Pero pronto se dio cuenta de que, cada vez que intentaba analizar la situación, el dolor de cabeza volvía a atacarla.
Al final, se sintió acorralada en su propia mente.
Y decidió, simplemente, guardar silencio.
Cerró los ojos y se quedó inmóvil, fingiendo que descansaba.
Fabio permaneció a su lado, haciéndole compañía sin decir una palabra.
Ambos ya estaban acostumbrados a esa silenciosa rutina.
Sin embargo, los fragmentos de recuerdos que no dejaban de dar vueltas en la mente de Vanesa, comenzaron a tomar forma de manera inesperada.
A diferencia del vacío inicial en el que no lograba conectar nada, ahora las imágenes eran cada vez más claras.
No sabía si era porque estaba recuperando la vista o por alguna otra razón.
Pero, al tener frente a ella el rostro de Fabio.
Poco a poco, su silencio se volvió absoluto.

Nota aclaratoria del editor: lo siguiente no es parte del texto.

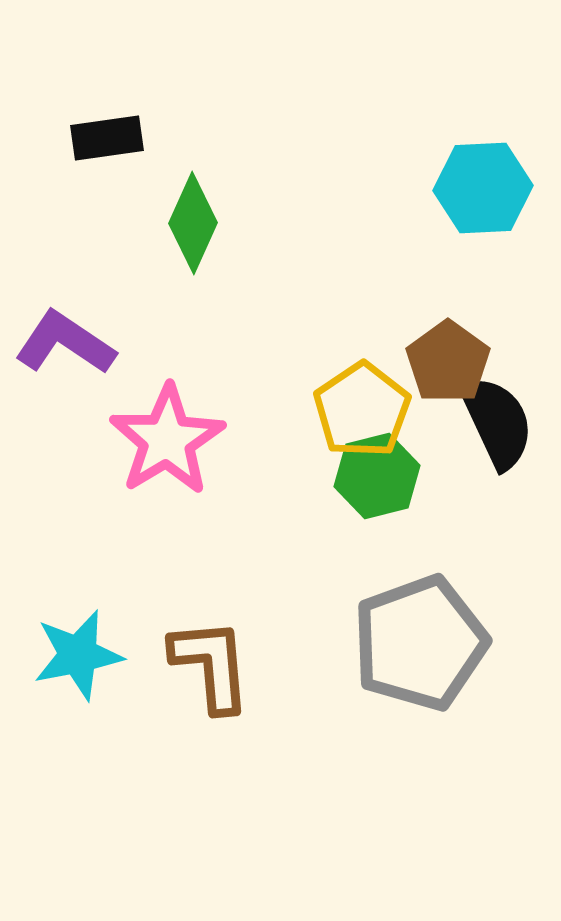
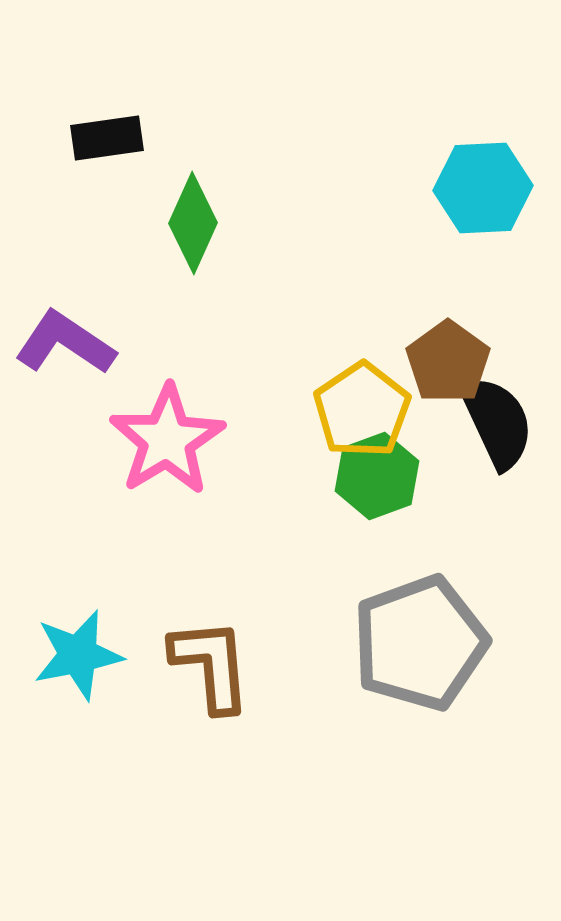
green hexagon: rotated 6 degrees counterclockwise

La avalancha de recuerdos la golpeó de lleno.
Y entonces, comenzó a recordarlo todo.
Recordó la verdadera naturaleza de su relación con Fabio.
Las profundas heridas y los rencores que los separaban.
Y el motivo por el cual había sufrido aquel accidente que la dejó ciega y amnésica.
Toda esa información acumulada era demasiado para que Vanesa la asimilara de golpe.
Se volvió aún más callada e introvertida.
Finalmente, tuvo la certeza de que lo que había escuchado aquel día no había sido una alucinación.
Fabio realmente no quería que ella recuperara la memoria.
Por eso había estado poniendo pastillas para dormir en su leche.
El doctor había sido muy claro desde el principio: la pérdida de memoria era solo temporal, causada por un coágulo, y desaparecería con el tiempo.
Su condición no era permanente.
¿Acaso Fabio planeaba llevársela lejos?
Vanesa no lograba descifrar las verdaderas intenciones de Fabio.
Pero tampoco le interesaba hacerlo.
Optó por mantener una fachada de completa ignorancia, sin mostrar ninguna emoción.
Lo que realmente la atormentaba ahora era el bienestar de Paz.
Recordaba vívidamente que el día del accidente, Paz había sufrido una crisis severa.